There isn't a great deal in between these two worlds, says Roberto Martinez, a banker at SunTrust who emigrated from Mexico City in 1996, and who earlier this year stepped down as president of the Chamber.

"We have two different poles," Martinez says. "People who have a lower income usually have a tendency to live in larger groups because they have the need to survive in this economy without any assistance. They do not qualify for any benefits if they get laid off. They're undocumented... and it's very harsh for them to have to live a normal life in this country. On the other hand, with all these professionals, they don't have any issues. But at the same time, there are times where the Latino community tries to help the people from other countries who also need assistance because they don't qualify for any of that."

Loida says the Hispanic community arrived here in three major waves. The first comprised people like her and her husband—educated professionals, many of them trained in the sciences, coming here in the 1970s to work at Oak Ridge and TVA.

The second is the group most outsiders think of when they consider the Hispanic community. In the 1980s, '90s, and 2000s, droves of migrant workers, rather than returning south to their home countries or to border states after the harvest, took root in East Tennessee. In mostly rural counties, they found work in construction, processing plants, manufacturing, landscaping, and the restaurant business. Loida says she thinks the broad economic downturn of the past two years has paused this influx momentarily, and that rising unemployment and economic anxiety have increased tensions between Latino immigrants and the native population.

The third wave, the one we're now witnessing, she says, is made of bilingual Hispanics relocating from other states with large Latino populations—California, Florida, Texas, New York. Many of these are second- and third-generation Americans, some the children of those migrant laborers who entered 20 or 30 years before. Velazquez says they are generally less skilled and educated than the first wave of professionals, but were likely educated in the American school system and have some college or a bachelor's degree.

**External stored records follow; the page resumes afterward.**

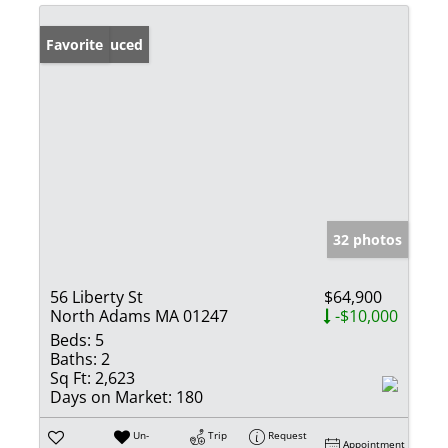
Price Reduced
Favorite
32 photos
56 Liberty St
$64,900
North Adams MA 01247
-$10,000
Beds:
5
Baths:
2
Sq Ft:
2,623
Days on Market:
180
Un-
Trip
Request
Appointment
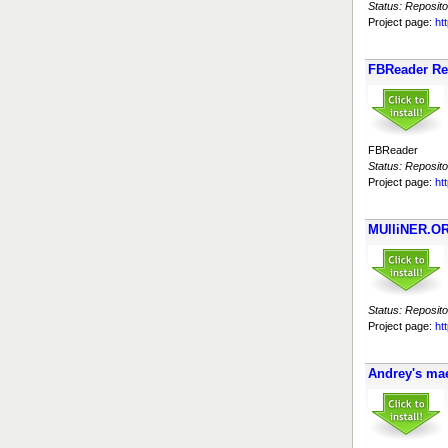
Status: Reposito
Project page:
ht
FBReader Re
FBReader
Status: Reposito
Project page:
ht
MUlliNER.OR
Status: Reposito
Project page:
ht
Andrey's ma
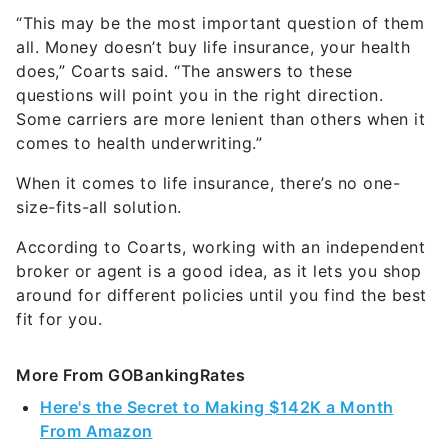
“This may be the most important question of them
all. Money doesn’t buy life insurance, your health
does,” Coarts said. “The answers to these
questions will point you in the right direction.
Some carriers are more lenient than others when it
comes to health underwriting.”
When it comes to life insurance, there’s no one-
size-fits-all solution.
According to Coarts, working with an independent
broker or agent is a good idea, as it lets you shop
around for different policies until you find the best
fit for you.
More From GOBankingRates
Here's the Secret to Making $142K a Month
From Amazon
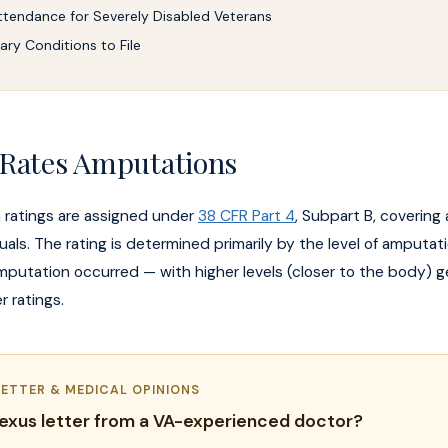
ttendance for Severely Disabled Veterans
ry Conditions to File
Rates Amputations
 ratings are assigned under
38 CFR Part 4
, Subpart B, coverin
duals. The rating is determined primarily by the level of amputa
mputation occurred — with higher levels (closer to the body) g
r ratings.
LETTER & MEDICAL OPINIONS
exus letter from a VA-experienced doctor?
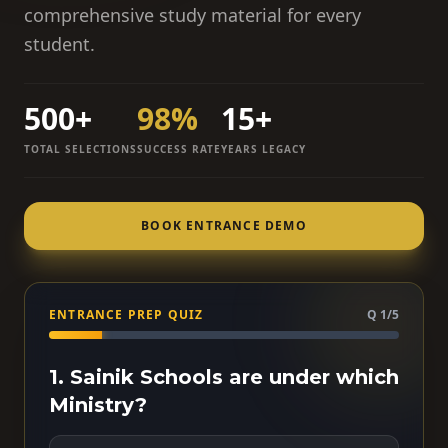
comprehensive study material for every
student.
500+
98%
15+
TOTAL SELECTIONS
SUCCESS RATE
YEARS LEGACY
BOOK ENTRANCE DEMO
ENTRANCE PREP QUIZ
Q 1/5
1. Sainik Schools are under which
Ministry?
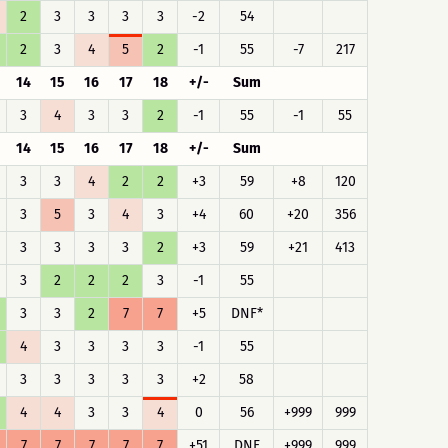
2
3
3
3
3
-2
54
2
3
4
5
2
-1
55
-7
217
14
15
16
17
18
+/-
Sum
3
4
3
3
2
-1
55
-1
55
14
15
16
17
18
+/-
Sum
3
3
4
2
2
+3
59
+8
120
3
5
3
4
3
+4
60
+20
356
3
3
3
3
2
+3
59
+21
413
3
2
2
2
3
-1
55
3
3
2
7
7
+5
DNF*
4
3
3
3
3
-1
55
3
3
3
3
3
+2
58
4
4
3
3
4
0
56
+999
999
7
7
7
7
7
+51
DNF
+999
999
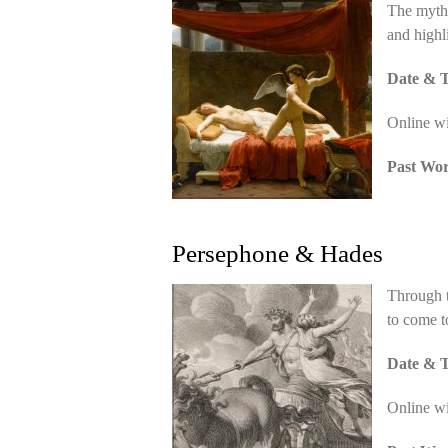
The myth 
and highl
Date & T
Online w
Past Wo
Persephone & Hades
Through t
to come t
Date & T
Online w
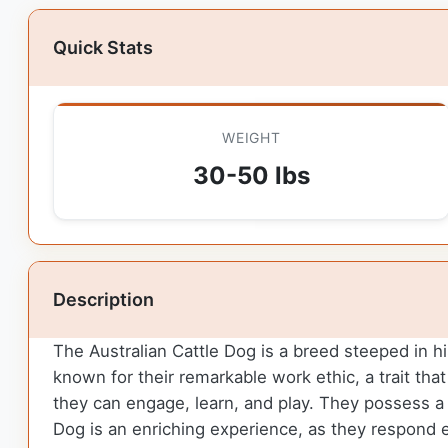
Quick Stats
WEIGHT
30-50 lbs
Description
The Australian Cattle Dog is a breed steeped in hi
known for their remarkable work ethic, a trait that
they can engage, learn, and play. They possess a k
Dog is an enriching experience, as they respond e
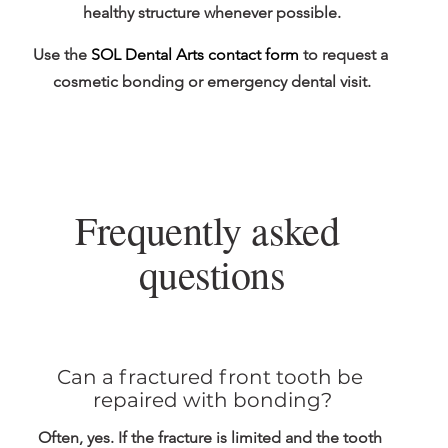
healthy structure whenever possible.
Use the 
SOL Dental Arts contact form
 to request a 
cosmetic bonding or emergency dental visit.
Frequently asked 
questions
Can a fractured front tooth be 
repaired with bonding?
Often, yes. If the fracture is limited and the tooth 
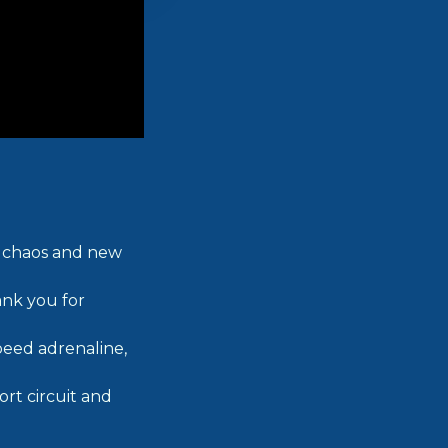
ed chaos and new
ank you for
peed adrenaline,
rt circuit and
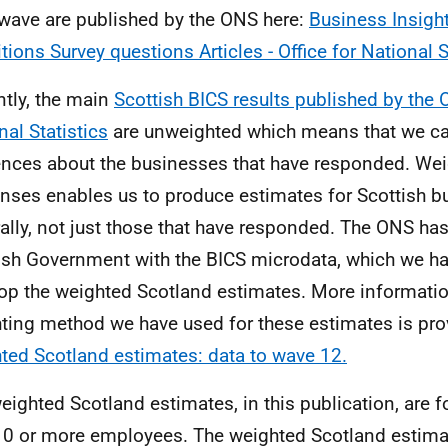
wave are published by the ONS here:
Business Insigh
tions Survey questions Articles - Office for National S
ntly, the main
Scottish BICS results published by the O
nal Statistics
are unweighted which means that we c
ences about the businesses that have responded. Wei
nses enables us to produce estimates for Scottish 
ally, not just those that have responded. The ONS has
ish Government with the BICS microdata, which we ha
op the weighted Scotland estimates. More informatio
ting method we have used for these estimates is pro
ted Scotland estimates: data to wave 12.
eighted Scotland estimates, in this publication, are 
10 or more employees. The weighted Scotland estimat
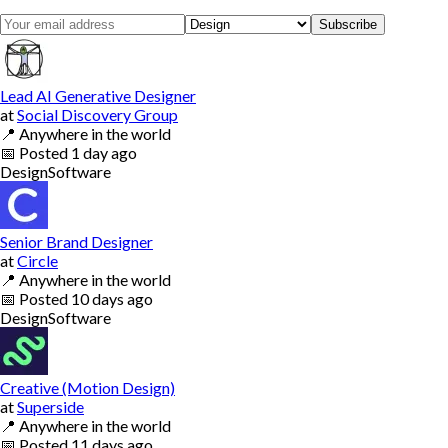
Subscribe
Lead AI Generative Designer
at
Social Discovery Group
📍
Anywhere in the world
📅
Posted
1 day ago
Design
Software
Senior Brand Designer
at
Circle
📍
Anywhere in the world
📅
Posted
10 days ago
Design
Software
Creative (Motion Design)
at
Superside
📍
Anywhere in the world
📅
Posted
11 days ago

All of this touches on the complexity of this community. Latino and Hispanic are shorthand terms for referring to a broad class of people who emigrated from Spanish-speaking countries and their descendants, but they often mask the diversity in language, food, religion, and customs of the population. From one area to the next, the makeup of the community changes in often subtle but important ways. To give an example, some Guatemalan immigrants, having been raised on one of the many Mayan languages, can hardly speak Spanish. To give another, while Knoxville's hispanic population may be roughly 70 percent Mexican, 20 percent Honduran, and 10 percent a grab bag of Central and South American nationalities, those percentages don't hold true for surrounding counties and cities. For example, in Pigeon Forge, people say the numbers are reversed, with a much greater influx of Hondurans than Mexicans.